_ACTION ITEM_
Identify every line in the records below that contains the word "home", and reproduce each one.

_EXERCISE DATA_
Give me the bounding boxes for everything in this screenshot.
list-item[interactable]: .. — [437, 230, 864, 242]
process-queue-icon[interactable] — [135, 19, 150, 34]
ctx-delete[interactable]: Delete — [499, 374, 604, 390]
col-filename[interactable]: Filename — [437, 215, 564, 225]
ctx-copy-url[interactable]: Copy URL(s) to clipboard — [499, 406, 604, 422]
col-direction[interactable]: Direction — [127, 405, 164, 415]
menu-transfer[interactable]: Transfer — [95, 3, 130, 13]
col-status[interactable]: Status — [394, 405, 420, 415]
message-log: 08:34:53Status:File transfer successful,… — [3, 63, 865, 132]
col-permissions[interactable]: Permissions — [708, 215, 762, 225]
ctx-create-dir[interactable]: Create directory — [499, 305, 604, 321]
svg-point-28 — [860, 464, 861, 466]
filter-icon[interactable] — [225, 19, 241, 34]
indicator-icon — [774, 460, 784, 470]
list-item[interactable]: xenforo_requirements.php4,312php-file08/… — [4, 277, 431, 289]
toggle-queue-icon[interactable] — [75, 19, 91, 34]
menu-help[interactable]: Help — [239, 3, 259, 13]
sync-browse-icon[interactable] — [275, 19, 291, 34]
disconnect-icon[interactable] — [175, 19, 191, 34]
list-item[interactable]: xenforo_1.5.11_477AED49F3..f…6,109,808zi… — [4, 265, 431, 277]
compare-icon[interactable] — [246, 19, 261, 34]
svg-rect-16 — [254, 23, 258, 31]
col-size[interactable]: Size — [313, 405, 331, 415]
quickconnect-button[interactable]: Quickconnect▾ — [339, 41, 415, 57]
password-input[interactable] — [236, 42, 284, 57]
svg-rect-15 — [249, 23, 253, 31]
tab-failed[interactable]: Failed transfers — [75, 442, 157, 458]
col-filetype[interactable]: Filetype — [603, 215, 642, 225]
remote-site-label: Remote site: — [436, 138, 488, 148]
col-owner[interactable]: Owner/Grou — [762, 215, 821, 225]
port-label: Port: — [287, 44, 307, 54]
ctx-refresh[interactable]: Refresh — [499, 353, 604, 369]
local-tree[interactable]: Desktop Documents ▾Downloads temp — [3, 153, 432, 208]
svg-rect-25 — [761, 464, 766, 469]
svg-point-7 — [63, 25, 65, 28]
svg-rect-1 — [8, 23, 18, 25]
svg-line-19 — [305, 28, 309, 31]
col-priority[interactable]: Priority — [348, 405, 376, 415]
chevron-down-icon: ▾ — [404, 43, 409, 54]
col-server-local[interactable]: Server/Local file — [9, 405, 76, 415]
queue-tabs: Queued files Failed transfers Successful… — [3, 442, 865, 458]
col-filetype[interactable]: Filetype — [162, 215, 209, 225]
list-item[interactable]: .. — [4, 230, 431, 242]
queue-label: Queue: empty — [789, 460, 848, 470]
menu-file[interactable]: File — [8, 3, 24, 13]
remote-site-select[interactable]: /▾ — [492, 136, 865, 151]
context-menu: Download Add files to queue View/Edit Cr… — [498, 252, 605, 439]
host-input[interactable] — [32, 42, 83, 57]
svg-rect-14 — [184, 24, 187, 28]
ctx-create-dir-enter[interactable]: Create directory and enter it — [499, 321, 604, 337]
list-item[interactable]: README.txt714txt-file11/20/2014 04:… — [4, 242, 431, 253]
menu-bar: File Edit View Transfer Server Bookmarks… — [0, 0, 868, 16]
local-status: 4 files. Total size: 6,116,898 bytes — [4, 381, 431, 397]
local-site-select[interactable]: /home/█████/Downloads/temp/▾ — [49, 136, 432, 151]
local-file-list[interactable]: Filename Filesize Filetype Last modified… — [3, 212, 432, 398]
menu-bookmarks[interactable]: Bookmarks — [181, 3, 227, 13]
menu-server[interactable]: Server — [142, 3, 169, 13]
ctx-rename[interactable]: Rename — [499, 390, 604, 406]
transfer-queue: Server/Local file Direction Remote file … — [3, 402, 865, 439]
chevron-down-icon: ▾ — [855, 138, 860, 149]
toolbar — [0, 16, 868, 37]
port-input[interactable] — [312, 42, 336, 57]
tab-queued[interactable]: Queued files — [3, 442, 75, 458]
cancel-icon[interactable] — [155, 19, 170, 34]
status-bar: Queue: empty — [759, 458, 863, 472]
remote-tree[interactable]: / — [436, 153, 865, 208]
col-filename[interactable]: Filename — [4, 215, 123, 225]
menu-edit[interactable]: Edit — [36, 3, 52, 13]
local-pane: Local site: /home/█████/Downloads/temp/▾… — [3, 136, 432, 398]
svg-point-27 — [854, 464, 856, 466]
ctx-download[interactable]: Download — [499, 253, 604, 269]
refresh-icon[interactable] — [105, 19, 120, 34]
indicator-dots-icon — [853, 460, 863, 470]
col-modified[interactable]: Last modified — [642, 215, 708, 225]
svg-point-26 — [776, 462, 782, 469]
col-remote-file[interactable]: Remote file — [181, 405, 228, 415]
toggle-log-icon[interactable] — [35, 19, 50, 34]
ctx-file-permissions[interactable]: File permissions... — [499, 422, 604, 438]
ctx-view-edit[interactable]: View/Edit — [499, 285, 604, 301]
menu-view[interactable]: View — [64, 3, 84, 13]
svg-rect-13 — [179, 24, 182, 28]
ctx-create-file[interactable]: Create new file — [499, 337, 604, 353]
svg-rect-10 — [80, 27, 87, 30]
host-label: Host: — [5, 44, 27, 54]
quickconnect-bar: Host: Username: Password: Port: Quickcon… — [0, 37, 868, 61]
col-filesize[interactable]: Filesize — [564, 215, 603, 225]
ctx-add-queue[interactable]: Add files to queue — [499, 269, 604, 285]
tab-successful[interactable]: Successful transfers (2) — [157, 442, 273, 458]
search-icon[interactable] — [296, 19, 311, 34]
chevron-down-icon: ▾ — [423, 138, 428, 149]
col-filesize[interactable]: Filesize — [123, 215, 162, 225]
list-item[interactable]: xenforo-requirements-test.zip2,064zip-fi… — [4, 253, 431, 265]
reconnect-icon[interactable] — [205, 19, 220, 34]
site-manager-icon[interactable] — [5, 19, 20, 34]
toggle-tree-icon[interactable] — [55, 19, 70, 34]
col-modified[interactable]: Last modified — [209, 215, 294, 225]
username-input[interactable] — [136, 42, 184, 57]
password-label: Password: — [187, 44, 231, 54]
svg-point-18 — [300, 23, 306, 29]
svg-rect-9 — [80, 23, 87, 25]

_PROBLEM SOLUTION_
local-site-select[interactable]: /home/█████/Downloads/temp/▾ — [49, 136, 432, 151]
local-pane: Local site: /home/█████/Downloads/temp/▾… — [3, 136, 432, 398]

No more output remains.